Start of Data for review

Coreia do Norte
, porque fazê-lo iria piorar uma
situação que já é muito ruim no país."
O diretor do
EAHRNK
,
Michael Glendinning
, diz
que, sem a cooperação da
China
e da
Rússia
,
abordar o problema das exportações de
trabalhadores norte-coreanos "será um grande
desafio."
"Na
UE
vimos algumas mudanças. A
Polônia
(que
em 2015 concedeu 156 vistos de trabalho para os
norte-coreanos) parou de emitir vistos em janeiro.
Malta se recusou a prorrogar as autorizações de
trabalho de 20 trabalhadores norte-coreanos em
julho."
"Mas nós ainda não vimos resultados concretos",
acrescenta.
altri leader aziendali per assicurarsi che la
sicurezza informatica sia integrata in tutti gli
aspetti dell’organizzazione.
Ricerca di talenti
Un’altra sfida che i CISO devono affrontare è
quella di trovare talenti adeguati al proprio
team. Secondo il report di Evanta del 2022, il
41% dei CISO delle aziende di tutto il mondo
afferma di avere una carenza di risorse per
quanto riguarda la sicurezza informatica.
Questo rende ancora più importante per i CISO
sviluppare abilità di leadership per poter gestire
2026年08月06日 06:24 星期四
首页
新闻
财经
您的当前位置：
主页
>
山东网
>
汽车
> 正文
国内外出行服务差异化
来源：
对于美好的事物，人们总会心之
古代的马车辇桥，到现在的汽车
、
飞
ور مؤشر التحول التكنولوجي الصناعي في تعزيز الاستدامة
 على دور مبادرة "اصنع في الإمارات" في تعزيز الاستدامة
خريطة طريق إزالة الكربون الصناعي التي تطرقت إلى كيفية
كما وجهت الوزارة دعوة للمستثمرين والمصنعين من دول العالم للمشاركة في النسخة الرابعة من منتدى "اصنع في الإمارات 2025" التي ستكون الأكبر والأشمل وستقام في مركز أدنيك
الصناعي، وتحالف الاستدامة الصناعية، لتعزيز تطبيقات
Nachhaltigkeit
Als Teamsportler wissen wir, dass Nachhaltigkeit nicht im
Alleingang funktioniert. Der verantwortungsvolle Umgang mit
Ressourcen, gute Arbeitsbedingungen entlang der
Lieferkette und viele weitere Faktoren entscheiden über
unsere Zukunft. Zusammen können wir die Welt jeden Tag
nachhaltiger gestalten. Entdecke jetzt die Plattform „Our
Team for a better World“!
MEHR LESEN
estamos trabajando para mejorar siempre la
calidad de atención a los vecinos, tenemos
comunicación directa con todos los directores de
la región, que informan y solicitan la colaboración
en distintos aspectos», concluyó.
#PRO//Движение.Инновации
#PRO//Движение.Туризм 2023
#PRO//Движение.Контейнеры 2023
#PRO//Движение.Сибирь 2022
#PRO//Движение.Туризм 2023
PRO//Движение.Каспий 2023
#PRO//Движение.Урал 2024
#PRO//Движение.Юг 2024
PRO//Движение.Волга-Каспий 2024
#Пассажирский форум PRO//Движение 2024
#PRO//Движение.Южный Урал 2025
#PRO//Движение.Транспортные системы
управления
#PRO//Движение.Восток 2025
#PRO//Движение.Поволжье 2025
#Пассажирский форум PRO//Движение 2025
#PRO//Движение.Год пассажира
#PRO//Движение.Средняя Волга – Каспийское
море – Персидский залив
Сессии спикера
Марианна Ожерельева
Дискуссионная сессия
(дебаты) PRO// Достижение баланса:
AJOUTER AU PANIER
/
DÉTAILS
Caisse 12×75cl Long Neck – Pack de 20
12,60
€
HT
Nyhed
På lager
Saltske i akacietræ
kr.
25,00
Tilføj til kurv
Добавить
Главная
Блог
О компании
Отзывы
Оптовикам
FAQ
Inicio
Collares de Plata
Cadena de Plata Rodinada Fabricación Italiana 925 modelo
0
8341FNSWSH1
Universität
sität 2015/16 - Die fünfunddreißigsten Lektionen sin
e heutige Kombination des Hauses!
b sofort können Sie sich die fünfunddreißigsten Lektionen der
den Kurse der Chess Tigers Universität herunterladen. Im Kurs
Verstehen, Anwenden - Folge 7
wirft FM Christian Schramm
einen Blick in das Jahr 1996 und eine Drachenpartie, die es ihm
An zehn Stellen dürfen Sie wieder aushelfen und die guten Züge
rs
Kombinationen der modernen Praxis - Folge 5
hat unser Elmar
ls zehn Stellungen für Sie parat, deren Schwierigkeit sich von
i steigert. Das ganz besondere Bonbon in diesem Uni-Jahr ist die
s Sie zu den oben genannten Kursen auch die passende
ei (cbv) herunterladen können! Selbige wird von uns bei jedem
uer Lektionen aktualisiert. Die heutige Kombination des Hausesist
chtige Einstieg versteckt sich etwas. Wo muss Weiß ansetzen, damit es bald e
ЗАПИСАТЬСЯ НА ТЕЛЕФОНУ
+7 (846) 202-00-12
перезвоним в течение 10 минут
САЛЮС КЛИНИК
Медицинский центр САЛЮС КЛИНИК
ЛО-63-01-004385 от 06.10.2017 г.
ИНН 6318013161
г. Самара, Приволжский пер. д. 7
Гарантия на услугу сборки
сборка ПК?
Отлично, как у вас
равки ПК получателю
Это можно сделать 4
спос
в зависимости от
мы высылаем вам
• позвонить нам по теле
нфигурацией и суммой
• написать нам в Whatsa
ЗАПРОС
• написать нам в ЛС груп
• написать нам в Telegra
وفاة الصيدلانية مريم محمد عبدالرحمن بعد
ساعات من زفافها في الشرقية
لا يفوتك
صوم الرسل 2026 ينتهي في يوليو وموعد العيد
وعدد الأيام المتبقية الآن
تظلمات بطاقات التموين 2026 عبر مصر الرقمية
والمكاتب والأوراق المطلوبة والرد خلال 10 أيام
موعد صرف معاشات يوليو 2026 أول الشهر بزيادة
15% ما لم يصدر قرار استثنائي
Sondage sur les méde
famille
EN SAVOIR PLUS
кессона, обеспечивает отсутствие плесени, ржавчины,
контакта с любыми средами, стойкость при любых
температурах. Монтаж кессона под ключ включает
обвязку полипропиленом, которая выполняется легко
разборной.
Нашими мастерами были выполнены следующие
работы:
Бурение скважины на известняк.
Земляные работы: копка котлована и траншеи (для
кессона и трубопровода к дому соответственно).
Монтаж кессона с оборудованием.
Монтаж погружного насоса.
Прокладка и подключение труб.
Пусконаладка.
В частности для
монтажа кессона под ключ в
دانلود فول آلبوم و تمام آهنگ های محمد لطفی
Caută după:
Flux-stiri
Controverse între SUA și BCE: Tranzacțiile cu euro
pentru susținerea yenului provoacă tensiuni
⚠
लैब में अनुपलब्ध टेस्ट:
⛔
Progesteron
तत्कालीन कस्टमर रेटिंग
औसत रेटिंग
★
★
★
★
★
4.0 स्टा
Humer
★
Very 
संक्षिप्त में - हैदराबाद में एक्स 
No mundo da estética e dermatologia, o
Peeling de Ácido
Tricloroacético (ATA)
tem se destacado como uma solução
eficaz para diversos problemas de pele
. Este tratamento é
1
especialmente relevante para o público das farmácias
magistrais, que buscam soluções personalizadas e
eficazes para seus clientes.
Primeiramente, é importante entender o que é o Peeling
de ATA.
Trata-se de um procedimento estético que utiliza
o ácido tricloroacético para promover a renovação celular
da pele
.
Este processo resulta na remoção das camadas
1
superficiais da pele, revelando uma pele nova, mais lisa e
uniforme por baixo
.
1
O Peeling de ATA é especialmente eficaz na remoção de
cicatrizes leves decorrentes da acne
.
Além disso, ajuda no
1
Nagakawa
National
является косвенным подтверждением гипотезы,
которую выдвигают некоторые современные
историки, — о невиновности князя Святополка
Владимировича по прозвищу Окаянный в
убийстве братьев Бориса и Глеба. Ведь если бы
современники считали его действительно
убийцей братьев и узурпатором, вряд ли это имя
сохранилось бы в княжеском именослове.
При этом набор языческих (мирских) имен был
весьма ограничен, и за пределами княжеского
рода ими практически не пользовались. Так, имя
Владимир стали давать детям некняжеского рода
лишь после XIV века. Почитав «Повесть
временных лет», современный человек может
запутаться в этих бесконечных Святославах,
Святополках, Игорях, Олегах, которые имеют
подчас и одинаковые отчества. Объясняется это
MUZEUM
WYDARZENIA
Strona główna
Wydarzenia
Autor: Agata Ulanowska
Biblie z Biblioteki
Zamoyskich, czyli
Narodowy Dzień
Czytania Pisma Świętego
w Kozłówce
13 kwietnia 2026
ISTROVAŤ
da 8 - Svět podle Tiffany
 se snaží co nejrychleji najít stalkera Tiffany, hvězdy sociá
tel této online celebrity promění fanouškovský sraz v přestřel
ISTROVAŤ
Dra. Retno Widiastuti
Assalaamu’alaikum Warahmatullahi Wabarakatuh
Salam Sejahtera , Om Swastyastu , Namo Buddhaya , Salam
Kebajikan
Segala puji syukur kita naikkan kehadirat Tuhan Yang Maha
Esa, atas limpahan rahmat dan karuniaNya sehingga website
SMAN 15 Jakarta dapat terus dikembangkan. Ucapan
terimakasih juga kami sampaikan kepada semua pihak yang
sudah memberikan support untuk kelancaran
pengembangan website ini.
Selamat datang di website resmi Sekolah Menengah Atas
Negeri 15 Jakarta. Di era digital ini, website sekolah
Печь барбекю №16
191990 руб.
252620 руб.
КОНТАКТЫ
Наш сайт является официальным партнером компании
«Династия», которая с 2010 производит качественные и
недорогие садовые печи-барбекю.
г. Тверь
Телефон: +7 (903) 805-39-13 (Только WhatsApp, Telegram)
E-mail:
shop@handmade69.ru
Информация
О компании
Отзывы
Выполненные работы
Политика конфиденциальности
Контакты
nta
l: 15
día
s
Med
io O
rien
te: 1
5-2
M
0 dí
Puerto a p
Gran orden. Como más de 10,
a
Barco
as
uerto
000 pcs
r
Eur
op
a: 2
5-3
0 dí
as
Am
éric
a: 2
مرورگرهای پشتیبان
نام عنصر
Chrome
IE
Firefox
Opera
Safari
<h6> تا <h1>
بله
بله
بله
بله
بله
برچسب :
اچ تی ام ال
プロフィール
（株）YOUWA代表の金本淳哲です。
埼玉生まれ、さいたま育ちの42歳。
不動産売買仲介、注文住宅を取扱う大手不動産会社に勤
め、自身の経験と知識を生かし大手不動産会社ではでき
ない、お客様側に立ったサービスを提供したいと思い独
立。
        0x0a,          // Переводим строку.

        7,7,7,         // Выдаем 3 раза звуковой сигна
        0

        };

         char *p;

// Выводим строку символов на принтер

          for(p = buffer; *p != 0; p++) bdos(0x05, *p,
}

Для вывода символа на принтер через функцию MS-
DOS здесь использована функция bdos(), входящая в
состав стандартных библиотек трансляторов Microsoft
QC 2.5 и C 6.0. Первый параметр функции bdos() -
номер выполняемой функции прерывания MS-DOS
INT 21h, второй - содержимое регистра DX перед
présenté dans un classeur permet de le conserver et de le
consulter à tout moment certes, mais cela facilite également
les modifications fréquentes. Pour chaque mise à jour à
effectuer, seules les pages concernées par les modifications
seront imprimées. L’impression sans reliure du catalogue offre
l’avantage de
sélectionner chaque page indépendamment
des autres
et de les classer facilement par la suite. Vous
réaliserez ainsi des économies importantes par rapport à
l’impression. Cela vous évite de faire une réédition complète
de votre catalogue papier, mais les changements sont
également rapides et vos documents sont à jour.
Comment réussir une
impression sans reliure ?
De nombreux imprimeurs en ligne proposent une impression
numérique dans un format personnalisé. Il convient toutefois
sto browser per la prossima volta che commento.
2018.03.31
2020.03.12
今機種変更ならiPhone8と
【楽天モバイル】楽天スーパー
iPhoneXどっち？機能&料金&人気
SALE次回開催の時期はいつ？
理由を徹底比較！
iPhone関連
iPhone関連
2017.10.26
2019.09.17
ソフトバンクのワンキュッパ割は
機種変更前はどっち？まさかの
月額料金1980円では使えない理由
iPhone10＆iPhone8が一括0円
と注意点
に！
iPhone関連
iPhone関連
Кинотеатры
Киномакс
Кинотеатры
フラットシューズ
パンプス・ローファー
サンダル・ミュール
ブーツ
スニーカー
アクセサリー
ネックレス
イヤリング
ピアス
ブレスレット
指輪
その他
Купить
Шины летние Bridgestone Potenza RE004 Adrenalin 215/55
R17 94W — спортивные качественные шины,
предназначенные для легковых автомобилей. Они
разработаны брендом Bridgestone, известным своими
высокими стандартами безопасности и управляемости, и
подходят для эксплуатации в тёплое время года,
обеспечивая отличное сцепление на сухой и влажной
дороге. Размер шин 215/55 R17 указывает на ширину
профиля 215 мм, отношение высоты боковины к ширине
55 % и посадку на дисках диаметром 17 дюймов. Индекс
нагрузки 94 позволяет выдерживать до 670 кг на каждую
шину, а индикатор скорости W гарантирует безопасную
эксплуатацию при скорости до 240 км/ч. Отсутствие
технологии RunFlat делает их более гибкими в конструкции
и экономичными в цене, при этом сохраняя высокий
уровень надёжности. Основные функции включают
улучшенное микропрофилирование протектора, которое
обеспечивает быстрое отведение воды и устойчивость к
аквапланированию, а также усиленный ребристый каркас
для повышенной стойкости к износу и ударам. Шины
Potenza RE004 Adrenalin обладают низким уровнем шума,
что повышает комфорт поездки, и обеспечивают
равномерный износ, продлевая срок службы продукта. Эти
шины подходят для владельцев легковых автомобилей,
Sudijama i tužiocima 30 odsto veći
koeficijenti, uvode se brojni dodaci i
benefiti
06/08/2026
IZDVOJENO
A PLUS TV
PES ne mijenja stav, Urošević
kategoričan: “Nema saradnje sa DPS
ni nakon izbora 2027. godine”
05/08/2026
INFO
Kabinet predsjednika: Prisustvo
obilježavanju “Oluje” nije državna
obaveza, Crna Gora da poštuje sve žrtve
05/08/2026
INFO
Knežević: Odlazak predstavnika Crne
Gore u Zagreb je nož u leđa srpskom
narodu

End of Data for review

__About this task__:
Nothing should appear in the answer except the lines above from the line with "nós ainda não" through the line with "quanto riguarda la sicurezza informatica.", both included, written out exactly.

__Response area__:
"Mas nós ainda não vimos resultados concretos",
acrescenta.
altri leader aziendali per assicurarsi che la
sicurezza informatica sia integrata in tutti gli
aspetti dell’organizzazione.
Ricerca di talenti
Un’altra sfida che i CISO devono affrontare è
quella di trovare talenti adeguati al proprio
team. Secondo il report di Evanta del 2022, il
41% dei CISO delle aziende di tutto il mondo
afferma di avere una carenza di risorse per
quanto riguarda la sicurezza informatica.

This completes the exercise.